Having interacted with vendors and investing in the latest technology, IT professionals believe that there is yet more room for growth across the provision of
services for the education vertical in the Middle East.

“The solutions provided in the region are pretty good but tend to be a little behind Europe, US, Canada. For example, technologies like virtualisation and cloud are still quite new to the GCC, although they are fast gaining the market’s attention. The major problem with vendors I find is they can be hit and miss depending on who is assigned to the project. If you get a really good person the project runs smoothly but the opposite can happen too. Vendors need to improve the overall quality of the technical staff, help them garner a greater understanding of what their particular needs are and ensure that the levels of delivery promised are then attained,” says Moore.

Dechoux explains, “So far our experience with vendors and partners in the region has been pretty good. The only issue we ever faced was associated with pricing. In western economies, vendors and partners provide special pricing for educational
institutions. Although Microsoft has such a provision here none of the other major
vendors do. So I have had to battle for quite some time on pricing with HP, a vendor
who exhibits worldwide commitment to education, but has no provision for special funding or pricing for educational institutions in the region.”

Graduating
IT decision makers across the education sector believe that this is only the very
beginning of the technology revolution and its effects on this vertical.

“Although there has been a lot of buzz surrounding mobile learning for the past five years or so, this trend was not able to really take off until this year. This was mainly because, while the technology was available in the form of true smartphone devices, the cost associated with accessing course material, and collaboration tools using mobile devices was too expensive and too slow,” says AlShazly.

“At the beginning of this year however, the situation has shown signs of improvement primarily because of the many new data packages offered by mobile carriers. In addition to this, we have more country-wide agreements being signed and announced with eLearning providers to enable greater accessibility,” he adds.

Sheth concludes by adding another dynamic to this conversation, “Education in the region is going to have to come to terms with the hybrid/distance learning model in order to continue to attract both the level of faculty and students that are needed to enable the region to grow.
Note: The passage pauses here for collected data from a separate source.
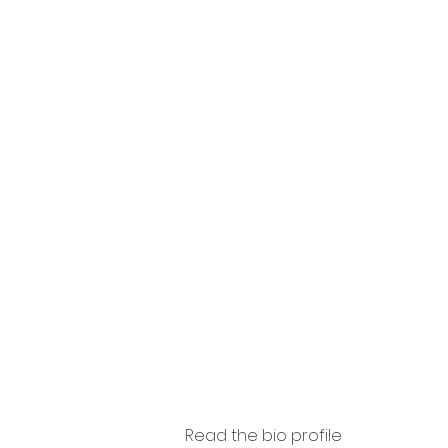
so
Agasis
i
Read the bio profile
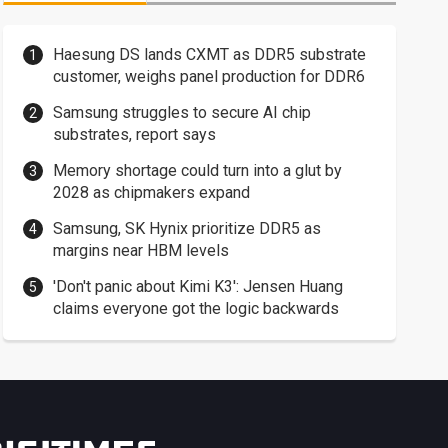
Haesung DS lands CXMT as DDR5 substrate
customer, weighs panel production for DDR6
Samsung struggles to secure AI chip
substrates, report says
Memory shortage could turn into a glut by
2028 as chipmakers expand
Samsung, SK Hynix prioritize DDR5 as
margins near HBM levels
'Don't panic about Kimi K3': Jensen Huang
claims everyone got the logic backwards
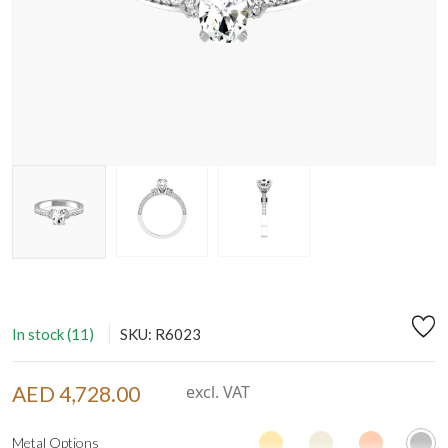
In stock (11)
SKU: R6023
AED 4,728.00
excl. VAT
Metal Options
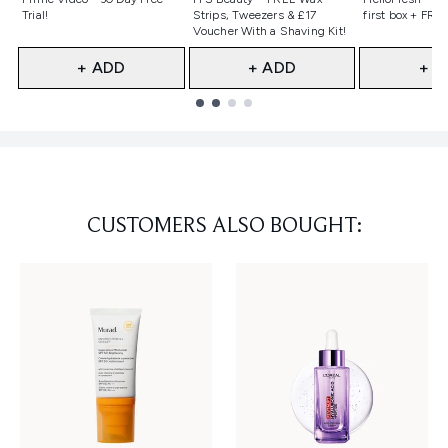
Trial!
Strips, Tweezers & £17
first box + FREE
Voucher With a Shaving Kit!
+ ADD
+ ADD
+ A
Showing slide 1
CUSTOMERS ALSO BOUGHT:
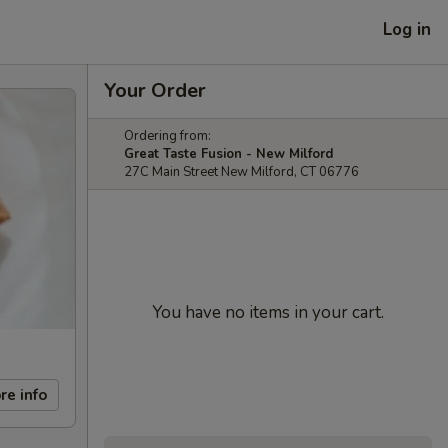
Log in
Your Order
Ordering from:
Great Taste Fusion - New Milford
27C Main Street New Milford, CT 06776
You have no items in your cart.
re info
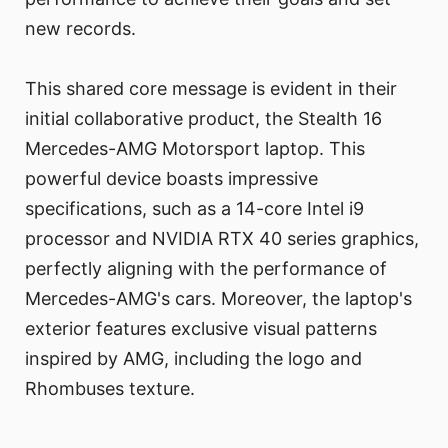
new records.
This shared core message is evident in their
initial collaborative product, the Stealth 16
Mercedes-AMG Motorsport laptop. This
powerful device boasts impressive
specifications, such as a 14-core Intel i9
processor and NVIDIA RTX 40 series graphics,
perfectly aligning with the performance of
Mercedes-AMG's cars. Moreover, the laptop's
exterior features exclusive visual patterns
inspired by AMG, including the logo and
Rhombuses texture.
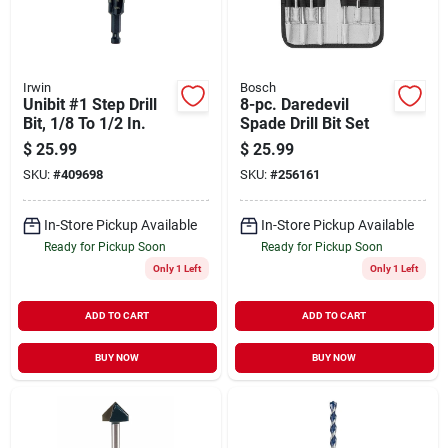
Irwin
Bosch
Unibit #1 Step Drill
8-pc. Daredevil
Bit, 1/8 To 1/2 In.
Spade Drill Bit Set
$
25.99
$
25.99
SKU:
#
409698
SKU:
#
256161
In-Store Pickup Available
In-Store Pickup Available
Ready for Pickup Soon
Ready for Pickup Soon
Only 1 Left
Only 1 Left
ADD TO CART
ADD TO CART
BUY NOW
BUY NOW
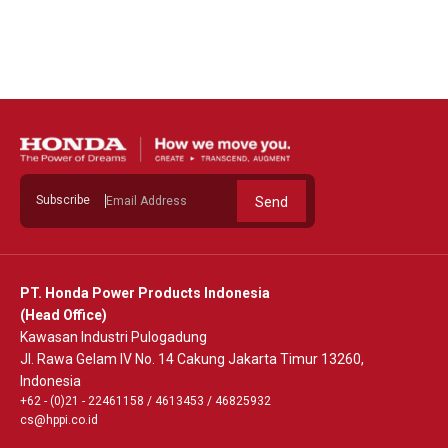
See Detail
Subscribe
Send
PT. Honda Power Products Indonesia
(Head Office)
Kawasan Industri Pulogadung
Jl. Rawa Gelam IV No. 14 Cakung Jakarta Timur 13260,
Indonesia
+62 - (0)21 - 22461158
/
4613453
/
46825932
cs@hppi.co.id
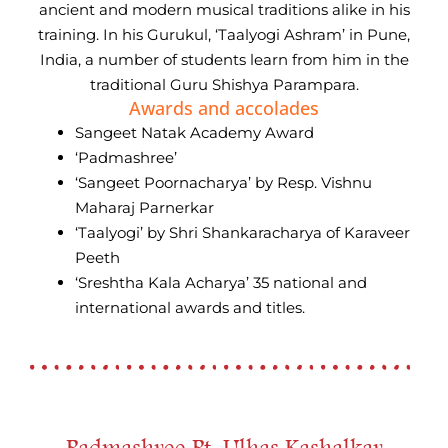
ancient and modern musical traditions alike in his
training. In his Gurukul, ‘Taalyogi Ashram’ in Pune,
India, a number of students learn from him in the
traditional Guru Shishya Parampara.
Awards and accolades
Sangeet Natak Academy Award
‘Padmashree’
‘Sangeet Poornacharya’ by Resp. Vishnu
Maharaj Parnerkar
‘Taalyogi’ by Shri Shankaracharya of Karaveer
Peeth
‘Sreshtha Kala Acharya’ 35 national and
international awards and titles.
Padmashree Pt. Ulhas Kashalkar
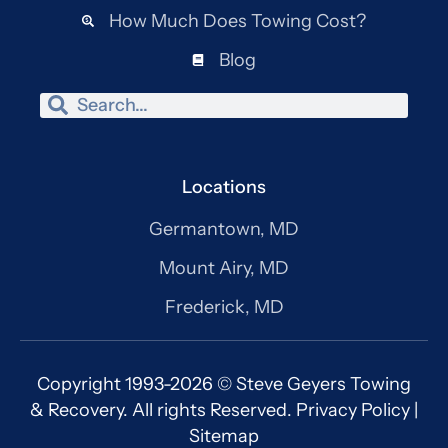
How Much Does Towing Cost?
Blog
Search
Search
Locations
Germantown, MD
Mount Airy, MD
Frederick, MD
Copyright 1993-2026 © Steve Geyers Towing
& Recovery. All rights Reserved.
Privacy Policy
|
Sitemap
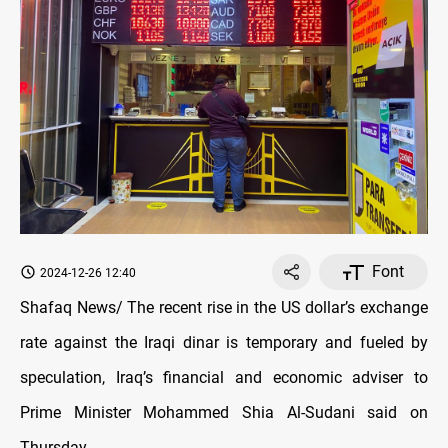
Font
2024-12-26 12:40
Shafaq News/ The recent rise in the US dollar’s exchange
rate against the Iraqi dinar is temporary and fueled by
speculation, Iraq’s financial and economic adviser to
Prime Minister Mohammed Shia Al-Sudani said on
Thursday.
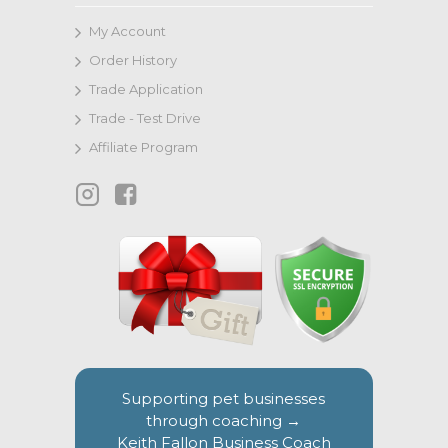
My Account
Order History
Trade Application
Trade - Test Drive
Affiliate Program
Supporting pet businesses
through coaching →
Keith Fallon Business Coach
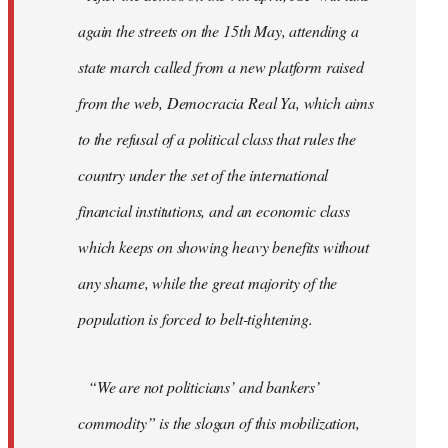
again the streets on the 15th May, attending a
state march called from a new platform raised
from the web, Democracia Real Ya, which aims
to the refusal of a political class that rules the
country under the set of the international
financial institutions, and an economic class
which keeps on showing heavy benefits without
any shame, while the great majority of the
population is forced to belt-tightening.
“We are not politicians’ and bankers’
commodity” is the slogan of this mobilization,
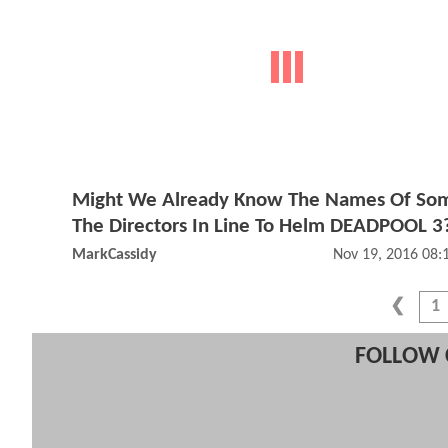
Might We Already Know The Names Of So
The Directors In Line To Helm DEADPOOL 3
MarkCassidy
Nov 19, 2016 08
1
FOLLOW 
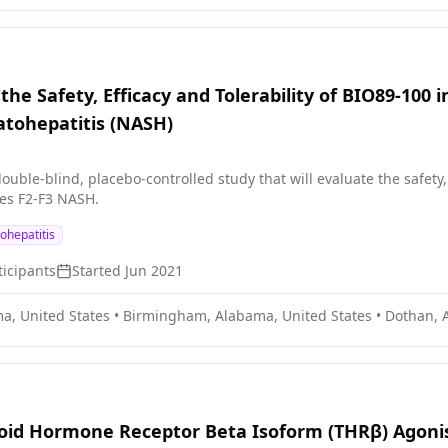
the Safety, Efficacy and Tolerability of BIO89-100
atohepatitis (NASH)
ouble-blind, placebo-controlled study that will evaluate the safety, 
ges F2-F3 NASH.
ohepatitis
icipants
Started
Jun 2021
a, United States
•
Birmingham, Alabama, United States
•
Dothan, 
roid Hormone Receptor Beta Isoform (THRβ) Agoni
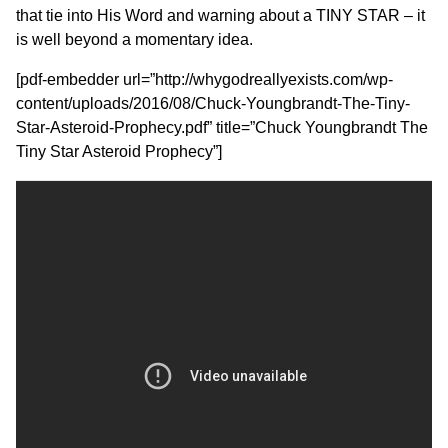
that tie into His Word and warning about a TINY STAR – it
is well beyond a momentary idea.
[pdf-embedder url=”http://whygodreallyexists.com/wp-
content/uploads/2016/08/Chuck-Youngbrandt-The-Tiny-
Star-Asteroid-Prophecy.pdf” title=”Chuck Youngbrandt The
Tiny Star Asteroid Prophecy”]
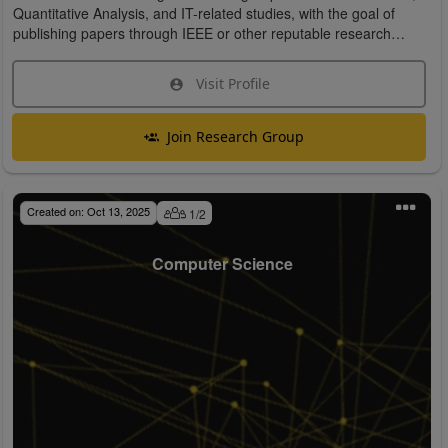
Quantitative Analysis, and IT-related studies, with the goal of
publishing papers through IEEE or other reputable research
organizations.
Visit Profile
Join Research Group
Created on:
Oct 13, 2025
1
/
2
Computer Science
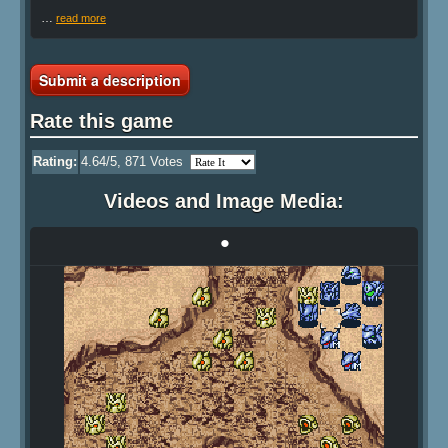
…
read more
Submit a description
Rate this game
Rating:
4.64
/5,
871
Votes
Videos and Image Media:
•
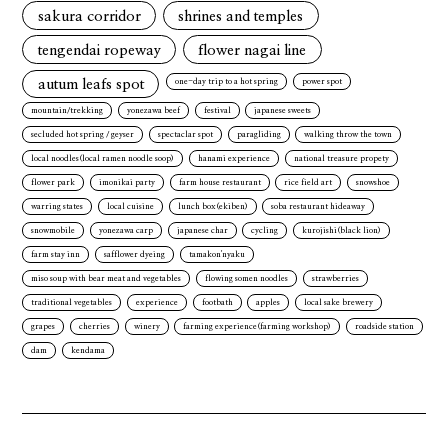
sakura corridor
shrines and temples
tengendai ropeway
flower nagai line
autum leafs spot
one-day trip to a hot spring
power spot
mountain/trekking
yonezawa beef
festival
japanese sweets
secluded hot spring / geyser
spectaclar spot
paragliding
walking throw the town
local noodles(local ramen noodle soop)
hanami experience
national treasure propety
flower park
imonikai party
farm house restaurant
rice field art
snowshoe
warring states
local cuisine
lunch box(ekiben)
soba restaurant hideaway
snowmobile
yonezawa carp
japanese char
cycling
kurojishi(black lion)
farm stay inn
safflower dyeing
tamakon'nyaku
miso soup with bear meat and vegetables
flowing somen noodles
strawberries
traditional vegetables
experience
footbath
apples
local sake brewery
grapes
cherries
winery
farming experience(farming workshop)
roadside station
dam
kendama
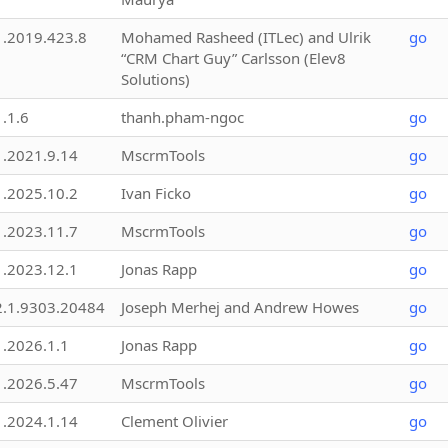
1.2019.423.8
Mohamed Rasheed (ITLec) and Ulrik
go
“CRM Chart Guy” Carlsson (Elev8
Solutions)
1.1.6
thanh.pham-ngoc
go
1.2021.9.14
MscrmTools
go
1.2025.10.2
Ivan Ficko
go
1.2023.11.7
MscrmTools
go
1.2023.12.1
Jonas Rapp
go
2.1.9303.20484
Joseph Merhej and Andrew Howes
go
1.2026.1.1
Jonas Rapp
go
1.2026.5.47
MscrmTools
go
1.2024.1.14
Clement Olivier
go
The uncertainty caused by recent events in the region has made it less attractive to those we need most. While the student demand for schools in calmer countries has increased, the ability to attract the top talent to support these students hasn’t increased at the same rate in the region. It’s also implausible to expect to fly guest lecturers or discipline experts on as frequent a basis as we would
like just on a cost basis.”

He believes that videoconferencing, online classrooms, and other technologies can help bridge that gap and introduce both local and international students to reach out support the sharing of knowledge. “This doesn’t mean that there has to be a loss of curricular integrity, but it does require a shift in the methods used to teach to more
closely align with the methods used by our students to learn,” he rightly states.